The Tarrson Fund, one of the largest student-run impact investment funds in the country, provides critical catalytic capital to early-stage mission-driven companies. Booth MBA students drive the entire investment life cycle, from sourcing deals and pitching to performing impact and financial diligence and making investment decisions.
Kadeya is the Tarrson Fund’s second investment. In 2022, the fund invested in Harvest Thermal, which uses novel technology to transform a home’s water tank into a thermal battery, and drastically reduces energy use by only using electricity when it is cheapest and cleanest.

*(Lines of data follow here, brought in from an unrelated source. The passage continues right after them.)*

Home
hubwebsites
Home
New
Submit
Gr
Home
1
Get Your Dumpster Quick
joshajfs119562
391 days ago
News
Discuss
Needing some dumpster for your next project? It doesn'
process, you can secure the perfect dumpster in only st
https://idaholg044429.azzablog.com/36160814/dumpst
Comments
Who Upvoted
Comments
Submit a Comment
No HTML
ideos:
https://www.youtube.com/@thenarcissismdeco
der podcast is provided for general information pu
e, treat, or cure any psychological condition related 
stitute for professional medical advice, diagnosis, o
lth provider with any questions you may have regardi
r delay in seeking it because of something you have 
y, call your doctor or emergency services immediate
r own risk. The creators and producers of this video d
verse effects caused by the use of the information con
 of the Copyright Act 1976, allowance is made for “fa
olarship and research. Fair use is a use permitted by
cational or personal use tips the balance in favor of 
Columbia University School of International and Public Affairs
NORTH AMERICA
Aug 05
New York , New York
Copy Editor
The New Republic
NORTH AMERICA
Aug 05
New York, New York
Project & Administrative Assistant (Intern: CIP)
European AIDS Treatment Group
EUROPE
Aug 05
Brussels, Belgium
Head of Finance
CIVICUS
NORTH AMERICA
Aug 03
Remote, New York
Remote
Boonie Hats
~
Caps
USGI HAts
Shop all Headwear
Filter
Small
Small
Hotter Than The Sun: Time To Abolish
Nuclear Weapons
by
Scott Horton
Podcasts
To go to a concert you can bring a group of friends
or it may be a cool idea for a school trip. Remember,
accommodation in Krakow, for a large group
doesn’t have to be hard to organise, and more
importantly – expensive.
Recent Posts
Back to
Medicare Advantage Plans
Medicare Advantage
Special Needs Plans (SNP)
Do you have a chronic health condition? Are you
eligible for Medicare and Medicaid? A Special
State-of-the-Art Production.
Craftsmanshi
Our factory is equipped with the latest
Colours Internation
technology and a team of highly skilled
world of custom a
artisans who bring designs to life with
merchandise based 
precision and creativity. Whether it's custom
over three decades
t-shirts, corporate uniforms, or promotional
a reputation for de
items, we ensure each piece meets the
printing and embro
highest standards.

Kadeya manufactures autonomous beverage kiosks capable of sanitizing, refilling, and dispensing bottles of still or sparkling water. Users scan personalized QR codes to receive stainless-steel bottles filled with water. Once empty, users return the bottles to Kadeya’s kiosks, where the bottles are cleaned, sterilized, and refilled.
By eliminating the need for single-use plastics and disposable packaging, Kadeya is making significant strides towards realizing a future of sustainable hydration. Currently, Kadeya’s kiosks are over 60% less greenhouse gas (GHG) intensive when compared to a single-use PET water bottle. Through design improvements, Kadeya plans to improve this metric to 95 percent. Ultimately, Kadeya projects that by 2040, the company will be responsible for generating 500 million tons of carbon dioxide reductions annually.
In addition to reusing the bottles, Kadeya also sources its water locally, eliminating significant carbon footprint from shipping.
The Tarrson Fund student investors made the decision to invest $50,000 in Kadeya after being impressed with the company’s mission, technology, the early market response, and the founder, Manuela Zoninsein.
“Kadeya’s vision and founder were extremely compelling,” said Catalina Villegas, the scout who sourced the deal. “It was clear that Kadeya was well positioned to target a segment of the market that was underserved, and that it would also have a big impact on sustainability.”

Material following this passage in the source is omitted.